Why This Topic Landed in Japan

The Mainichi Shimbun ran a piece arguing that Muslim (Islamic) burial "does not violate" Japanese culture, even though cremation accounts for 99.9% of funerals in Japan. Plans for Islamic burial grounds in places such as Hiji, Oita Prefecture, have drawn concern from local residents worried about soil and water contamination, so a major newspaper taking the defending side touched off a heated argument over multicultural coexistence, public-health risk, and whether residents' wishes were being ignored. The 99.9% cremation norm and hygiene fears fused with a strong "do as the locals do" instinct, and the sense that a paper that usually says "listen to residents" was ignoring them here amplified the anger.

Key Reaction Themes

  • Hygiene and environmental concern — Cremation is treated as a public-health achievement, and burial is seen as a soil- and water-contamination risk.
  • The "when in Rome" norm — A majority view that those living in Japan should follow Japan's rules, and if not, do it in their home country.
  • Distrust of the media — The Mainichi's defense was attacked as "ignoring residents" and a "double standard."

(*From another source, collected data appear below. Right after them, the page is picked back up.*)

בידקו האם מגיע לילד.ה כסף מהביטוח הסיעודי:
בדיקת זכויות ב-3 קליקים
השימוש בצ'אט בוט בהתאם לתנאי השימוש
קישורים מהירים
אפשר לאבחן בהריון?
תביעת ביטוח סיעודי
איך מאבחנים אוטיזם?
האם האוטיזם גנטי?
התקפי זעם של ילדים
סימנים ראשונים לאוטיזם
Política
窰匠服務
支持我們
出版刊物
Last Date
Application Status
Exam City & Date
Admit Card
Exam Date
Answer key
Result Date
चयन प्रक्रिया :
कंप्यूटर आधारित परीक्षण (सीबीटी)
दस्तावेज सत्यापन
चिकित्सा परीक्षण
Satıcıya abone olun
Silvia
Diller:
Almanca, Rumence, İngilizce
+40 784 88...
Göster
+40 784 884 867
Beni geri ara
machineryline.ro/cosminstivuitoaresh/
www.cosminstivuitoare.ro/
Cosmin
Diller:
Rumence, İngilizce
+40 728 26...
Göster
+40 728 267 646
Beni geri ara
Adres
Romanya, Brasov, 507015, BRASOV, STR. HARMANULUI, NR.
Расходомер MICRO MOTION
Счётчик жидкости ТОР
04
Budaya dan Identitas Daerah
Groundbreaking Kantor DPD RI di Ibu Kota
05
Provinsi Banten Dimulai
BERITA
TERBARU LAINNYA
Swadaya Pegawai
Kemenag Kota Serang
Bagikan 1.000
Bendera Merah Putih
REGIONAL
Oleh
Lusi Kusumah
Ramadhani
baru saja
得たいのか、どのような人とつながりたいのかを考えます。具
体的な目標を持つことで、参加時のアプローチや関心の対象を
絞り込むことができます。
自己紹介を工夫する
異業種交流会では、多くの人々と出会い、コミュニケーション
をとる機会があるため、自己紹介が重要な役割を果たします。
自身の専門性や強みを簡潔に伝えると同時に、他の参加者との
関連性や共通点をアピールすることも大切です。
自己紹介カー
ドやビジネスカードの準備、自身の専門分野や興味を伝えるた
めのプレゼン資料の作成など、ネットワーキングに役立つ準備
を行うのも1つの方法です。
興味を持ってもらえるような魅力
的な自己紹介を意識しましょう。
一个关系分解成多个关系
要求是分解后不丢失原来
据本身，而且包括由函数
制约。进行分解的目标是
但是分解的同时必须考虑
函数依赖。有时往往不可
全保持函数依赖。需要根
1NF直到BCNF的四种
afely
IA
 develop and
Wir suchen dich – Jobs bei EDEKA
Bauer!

What Japanese Netizens Are Saying

Backlash against the Mainichi's defense of Muslim burial

Against the major paper's pro-burial framing, rejection became almost uniform — driven by hygiene, social norms, and media distrust.

Comments:

  • "Then what's the problem with cremating Muslims? If they want burial, they can do it in their home country."
  • "It's simply unhygienic."
  • "No — the locals don't want it, and that's the answer."
  • "Yeah, it should be properly banned by law."
  • "Let's bury the bodies on the Mainichi Shimbun's own property."
  • "Normally they act all liberal and say 'listen to the local residents,' but this is too convenient. That's exactly why they're hopeless."
  • "Reciprocity is the basic principle. Islam itself isn't about multicultural coexistence, so Japan has no need to accommodate it either."
  • "When in Rome, do as the Romans do."
  • "The climate doesn't suit it. It'll cause epidemics."
  • "If they don't like cremation, they're welcome to scatter the ashes at sea."